● Dataset entries
+++++
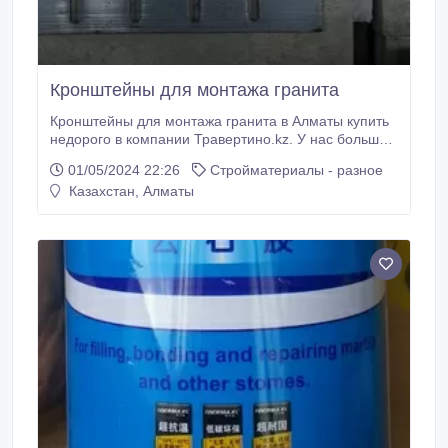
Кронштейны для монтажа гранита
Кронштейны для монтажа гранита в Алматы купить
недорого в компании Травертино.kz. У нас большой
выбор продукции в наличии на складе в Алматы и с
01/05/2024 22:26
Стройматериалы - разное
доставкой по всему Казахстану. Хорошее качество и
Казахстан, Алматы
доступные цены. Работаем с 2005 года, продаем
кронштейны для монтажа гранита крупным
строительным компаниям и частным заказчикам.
+++++
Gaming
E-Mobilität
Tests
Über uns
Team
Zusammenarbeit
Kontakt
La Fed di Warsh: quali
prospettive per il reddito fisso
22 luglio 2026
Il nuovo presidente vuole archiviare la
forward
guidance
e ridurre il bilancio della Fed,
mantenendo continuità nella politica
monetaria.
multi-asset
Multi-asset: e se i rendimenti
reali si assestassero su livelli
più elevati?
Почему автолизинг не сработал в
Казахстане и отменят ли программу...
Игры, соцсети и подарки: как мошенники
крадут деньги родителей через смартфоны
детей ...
+++++
● Exercise requirements
Your answer should be the lines above, from the line containing "Казахстан, Алматы" up to and including the line containing "строительным компаниям и частным заказчикам.", reproduced exactly and with nothing else.

● The answer
Казахстан, Алматы
доступные цены. Работаем с 2005 года, продаем
кронштейны для монтажа гранита крупным
строительным компаниям и частным заказчикам.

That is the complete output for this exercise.